Alexandre martin, Professor of mechanical Engineering, will lead the UK part of the work, which will focus on the modeling of thermal protection systems (heat shield), one of the four research axes covered by the institute.
“The idea is to bring everyone together and have a cohesive group. The project involves researchers who have known each other very well for 10 or 15 years, ”he said. “It makes scientific sense. “
ACCESS will focus on the creation of thermal protection systems. These systems protect a payload – be it astronauts, scientific equipment or instruments – during a space capsule’s abrupt flight into the atmosphere of a distant planet or upon its return to Earth. .
The institute will advance the analysis and design of NASA’s input systems by developing a fully integrated, interdisciplinary simulation capability, which is essential for future plans to explore nearby planets that require the safe placement of large payloads on their surfaces.

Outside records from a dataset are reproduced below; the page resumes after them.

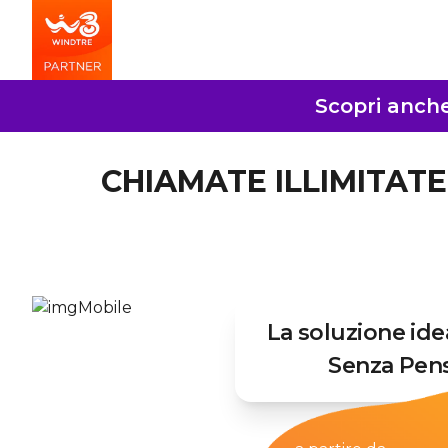
Scopri anche 
CHIAMATE ILLIMITATE 
La soluzione ide
Senza Pens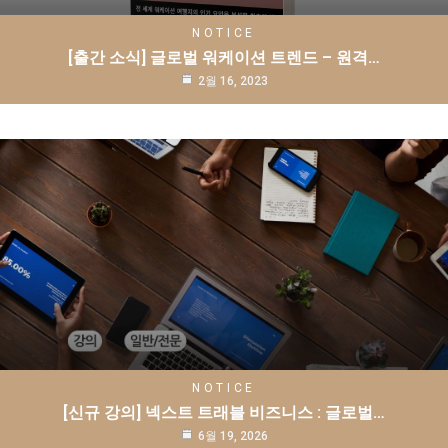
NOTICE
[출간 소식] 글로벌 워케이션 트렌드 – 원격…
2월 16, 2023
NOTICE
[신규 강의] 넥스트 트래블 비즈니스 : 글로벌…
6월 19, 2026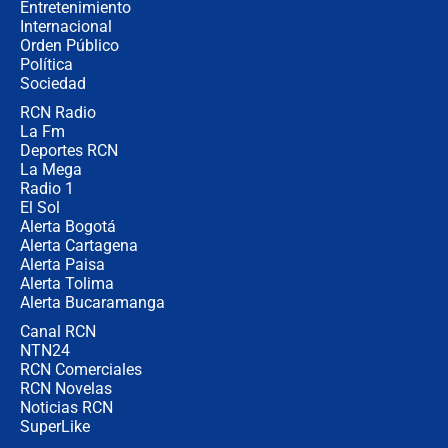
Entretenimiento
Internacional
Las seis de las 6 con Juan Lozano |
Orden Público
jueves 6 de agosto de 2026
Política
Sociedad
RCN Radio
Posesión de Abelardo De La Espriella
La Fm
en Cali: ¿qué pasará con los
congresistas del Pacto Histórico que
Deportes RCN
no asistirán?
La Mega
Radio 1
El Sol
Alerta Bogotá
Alerta Cartagena
Alerta Paisa
Alerta Tolima
Alerta Bucaramanga
Canal RCN
NTN24
RCN Comerciales
RCN Novelas
Noticias RCN
SuperLike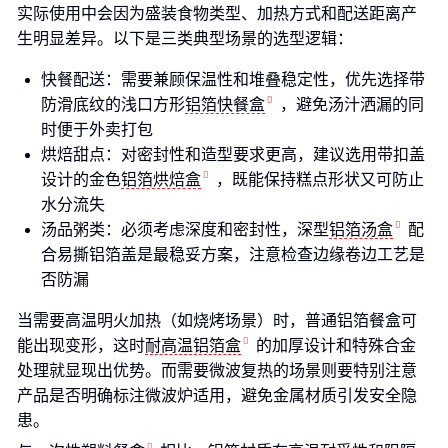
实际使用中会因为盛装食物类型、加热方式和配送距离产
生明显差异。以下是三类典型场景的选型逻辑：
快餐配送：需要兼顾保温性和堆叠稳定性，优先选择带
防滑底纹的浅口方形
铝箔快餐盒
，避免汤汁洒漏的同
时便于外卖打包
烘焙甜点：对密封性和造型要求更高，建议选用带扣盖
设计的金色
铝箔烘焙盒
，既能保持糕点形状又可防止
水分流失
汤品粥类：必须考虑深度和密封性，深型
铝箔汤盒
配
合易撕铝箔盖是最稳妥方案，注意检查边缘卷边工艺是
否防漏
当需要高温明火加热（如烧烤场景）时，普通铝箔餐盒可
能出现变形，这时
耐高温铝箔盒
的加厚设计和特殊合金
处理就显现出优势。而需要微波复热的场景则要特别注意
产品是否明确标注微波炉适用，避免金属材质引发安全隐
患。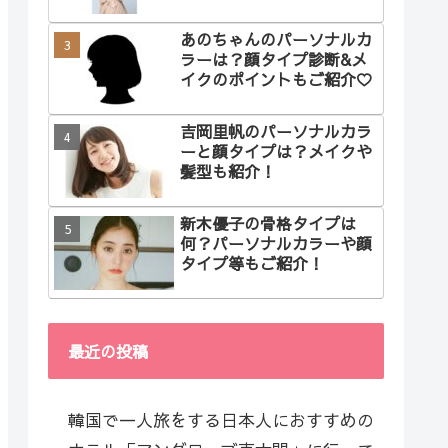
あのちゃんのパーソナルカ
ラーは？顔タイプ診断&メ
イクのポイントもご紹介♡
吉岡里帆のパーソナルカラ
ーと顔タイプは？メイクや
髪型も紹介！
新木優子の骨格タイプは
何？パーソナルカラーや顔
タイプ等もご紹介！
最近の投稿
韓国で一人旅をする日本人におすすめの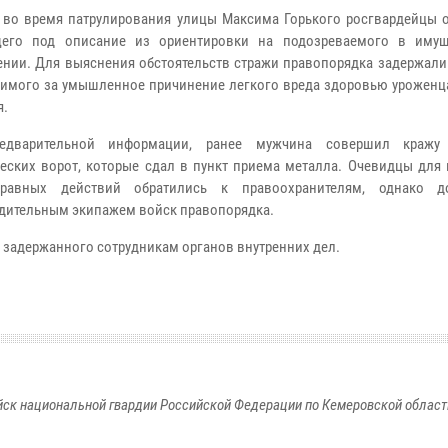
во время патрулирования улицы Максима Горького росгвардейцы 
щего под описание из ориентировки на подозреваемого в иму
ении. Для выяснения обстоятельств стражи правопорядка задержали
димого за умышленное причинение легкого вреда здоровью уроженц
я.
варительной информации, ранее мужчина совершил кражу
еских ворот, которые сдал в пункт приема металла. Очевидцы для 
правных действий обратились к правоохранителям, однако д
бдительным экипажем войск правопорядка.
 задержанного сотрудникам органов внутренних дел.
к национальной гвардии Российской Федерации по Кемеровской области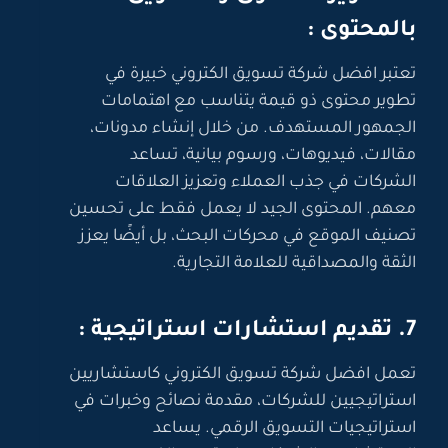
بالمحتوى :
تعتبر افضل شركة تسويق الكتروني خبيرة في
تطوير محتوى ذو قيمة يتناسب مع اهتمامات
الجمهور المستهدف. من خلال إنشاء مدونات،
مقالات، فيديوهات، ورسوم بيانية، تساعد
الشركات في جذب العملاء وتعزيز العلاقات
معهم. المحتوى الجيد لا يعمل فقط على تحسين
تصنيف الموقع في محركات البحث، بل أيضًا يعزز
الثقة والمصداقية للعلامة التجارية.
7. تقديم استشارات استراتيجية :
تعمل افضل شركة تسويق الكتروني كاستشاريين
استراتيجيين للشركات، مقدمة نصائح وخبرات في
استراتيجيات التسويق الرقمي. يساعد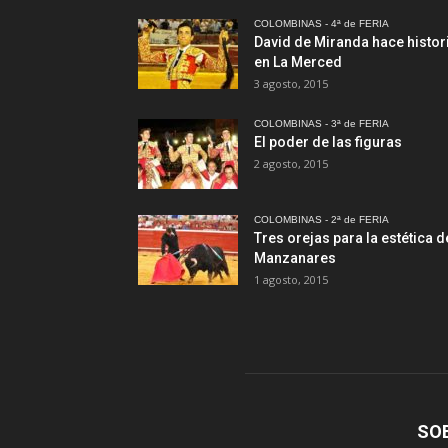
COLOMBINAS - 4ª de FERIA
David de Miranda hace histor
en La Merced
3 agosto, 2015
COLOMBINAS - 3ª de FERIA
El poder de las figuras
2 agosto, 2015
COLOMBINAS - 2ª de FERIA
Tres orejas para la estética d
Manzanares
1 agosto, 2015
SO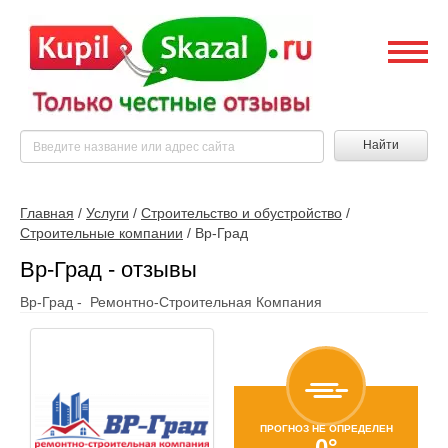
Найти
Главная
/
Услуги
/
Строительство и обустройство
/
Строительные компании
/
Вр-Град
Вр-Град - отзывы
Вр-Град - Ремонтно-Строительная Компания
ПРОГНОЗ НЕ ОПРЕДЕЛЕН
0°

“Entry, descent and landing technologies must continue to improve to meet the challenges of placing large payloads on other worlds, such as Mars,” Martin explained. “Accurate modeling and simulation of atmospheric entry systems is essential for the design and planning of these missions. “
To ensure safety, NASA has incredibly demanding entry system reliability requirements that cannot be fully met with today’s approaches. Achieving these goals will require interdisciplinary work in the fields of aerospace engineering, chemistry, radiation, materials, structures and reliability.
“Together, we will develop revolutionary capabilities through the use of validated high-fidelity physical models,” said Martin. “This breakthrough will be made possible by innovative numerical algorithms, high-performance computing and uncertainty quantification methods, with the aim of enabling assessments of the reliability of the computer input system.”
In addition, the project will allow the UK to help train the next generation of aerospace engineers at NASA.
“We will also be able to fund students, and they will do most of the research. And they will interact with NASA, ”Martin said. “As in everything we do; students will be at the heart of this project.
Matthieu Beck, in the Department of Chemical and Materials Engineering, and Hailong Chen, John Maddox and Savio Poovathingal, from Department of Mechanical Engineering, are also an integral part of the British team.
ACCESS, which builds on NASA’s past and NASA Kentucky funding, will receive around $ 15 million over five years, with around a quarter of the amount going to the UK. The university will also contribute an additional $ 1.4 million to the project.